Supplied data =
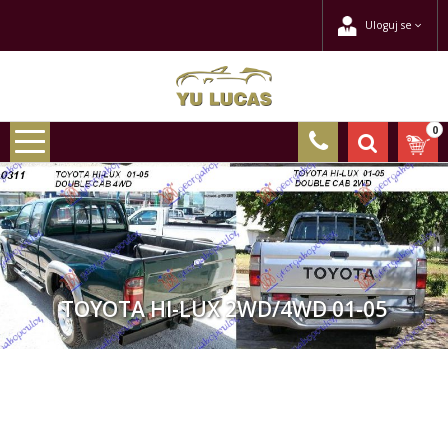
Uloguj se
0
TOYOTA HI-LUX 2WD/4WD 01-05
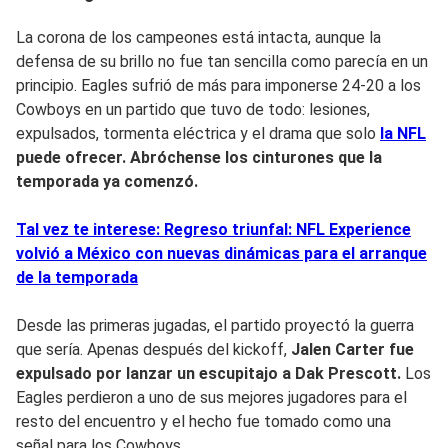
La corona de los campeones está intacta, aunque la
defensa de su brillo no fue tan sencilla como parecía en un
principio. Eagles sufrió de más para imponerse 24-20 a los
Cowboys en un partido que tuvo de todo: lesiones,
expulsados, tormenta eléctrica y el drama que solo
la NFL
puede ofrecer. Abróchense los cinturones que la
temporada ya comenzó.
Tal vez te interese: Regreso triunfal: NFL Experience
volvió a México con nuevas dinámicas para el arranque
de la temporada
Desde las primeras jugadas, el partido proyectó la guerra
que sería. Apenas después del kickoff,
Jalen Carter fue
expulsado por lanzar un escupitajo a Dak Prescott.
Los
Eagles perdieron a uno de sus mejores jugadores para el
resto del encuentro y el hecho fue tomado como una
señal para los Cowboys.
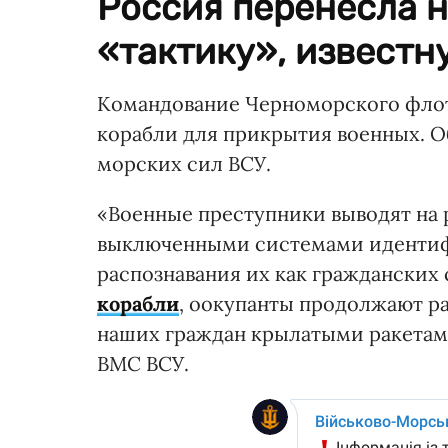
Россия перенесла 
«тактику», известн
Командование Черноморского флот
корабли для прикрытия военных. 
морских сил ВСУ.
«Военные преступники выводят на 
выключенными системами идентиф
распознавания их как гражданских 
корабли
, оокупанты продолжают р
наших граждан крылатыми ракетами
ВМС ВСУ.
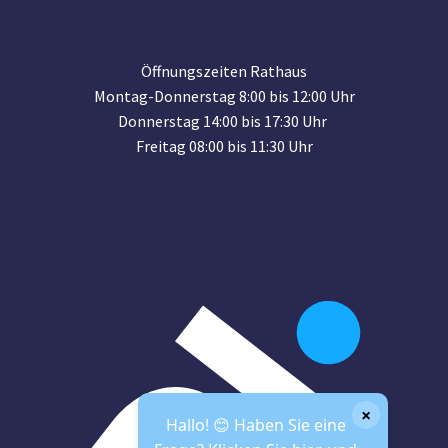
Öffnungszeiten Rathaus
Montag-Donnerstag 8:00 bis 12:00 Uhr
Donnerstag 14:00 bis 17:30 Uhr
Freitag 08:00 bis 11:30 Uhr
×
Hallo! 😊 Haben Sie eine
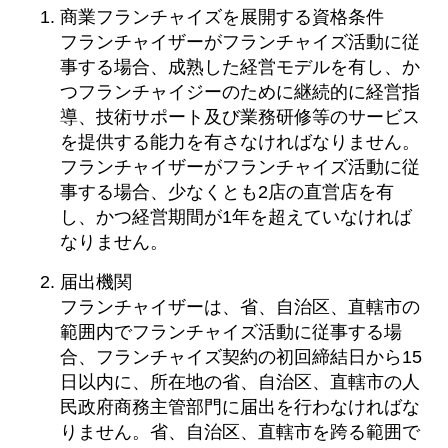
商業フランチャイズを展開する資格条件
フランチャイザーがフランチャイズ活動に従
事する場合、成熟した経営モデルを有し、か
つフランチャイジーのために継続的に経営指
導、技術サポート及び業務研修等のサービス
を提供する能力を有さなければなりません。
フランチャイザーがフランチャイズ活動に従
事する場合、少なくとも2店の直営店を有
し、かつ経営期間が1年を超えていなければ
なりません。
届出機関
フランチャイザーは、省、自治区、直轄市の
範囲内でフランチャイズ活動に従事する場
合、フランチャイズ契約の初回締結日から15
日以内に、所在地の省、自治区、直轄市の人
民政府商務主管部門に届出を行わなければな
りません。省、自治区、直轄市を跨る範囲で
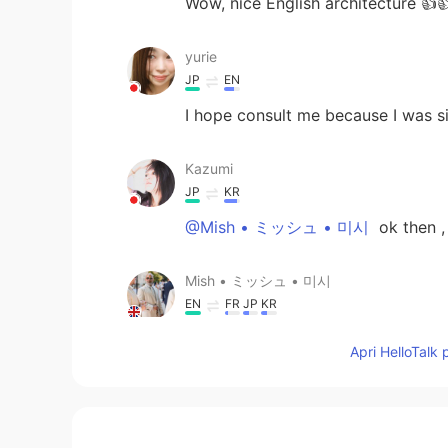
Wow, nice English architecture 👍
yurie
JP
EN
I hope consult me because I was si
Kazumi
JP
KR
@Mish • ミッシュ • 미시
ok th
Mish • ミッシュ • 미시
EN
FR
JP
KR
@Lisa
Thanks! It would be more in
Apri HelloTalk 
Mish • ミッシュ • 미시
EN
FR
JP
KR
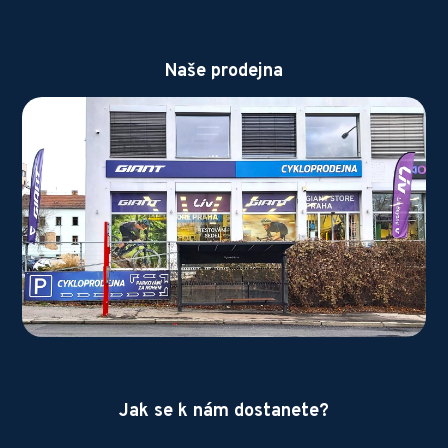
Naše prodejna
Jak se k nám dostanete?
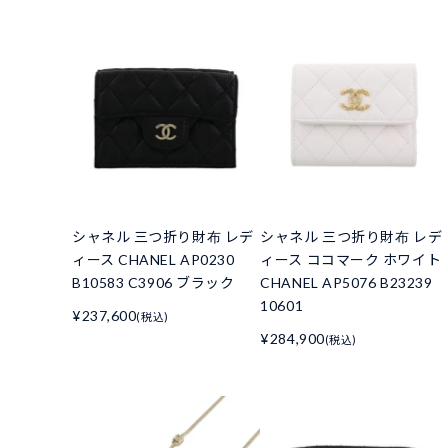
シャネル 三つ折り財布 レデ
シャネル 三つ折り財布 レデ
ィース CHANEL AP0230
ィース ココマーク ホワイト
B10583 C3906 ブラック
CHANEL AP5076 B23239
10601
¥237,600
(税込)
¥284,900
(税込)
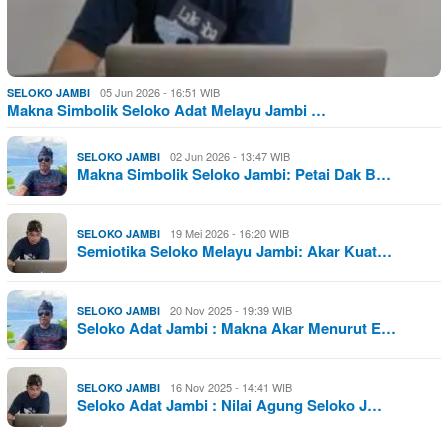
05 Jun 2026 - 16:51 WIB
SELOKO JAMBI
Makna Simbolik Seloko Adat Melayu Jambi …
02 Jun 2026 - 13:47 WIB
SELOKO JAMBI
Makna Simbolik Seloko Jambi: Petai Dak B…
19 Mei 2026 - 16:20 WIB
SELOKO JAMBI
Semiotika Seloko Melayu Jambi: Akar Kuat…
20 Nov 2025 - 19:39 WIB
SELOKO JAMBI
Seloko Adat Jambi : Makna Akar Menurut E…
16 Nov 2025 - 14:41 WIB
SELOKO JAMBI
Seloko Adat Jambi : Nilai Agung Seloko J…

What needs to be done =
When you reach the line holding "Apri HelloTalk" in the listing above, begin retyping exactly, and stop once the line holding "Makna Simbolik Seloko Jambi: Petai Dak B…" is done; pictures stay out.

Output for this exercise =
Apri HelloTalk 
Mish • ミッシュ • 미시
EN
FR
JP
KR
Naše prodejna
Jak se k nám dostanete?
シャネル 三つ折り財布 レデ
シャネル 三つ折り財布 レデ
ィース CHANEL AP0230
ィース ココマーク ホワイト
B10583 C3906 ブラック
CHANEL AP5076 B23239
10601
¥237,600
(税込)
¥284,900
(税込)
05 Jun 2026 - 16:51 WIB
SELOKO JAMBI
Makna Simbolik Seloko Adat Melayu Jambi …
02 Jun 2026 - 13:47 WIB
SELOKO JAMBI
Makna Simbolik Seloko Jambi: Petai Dak B…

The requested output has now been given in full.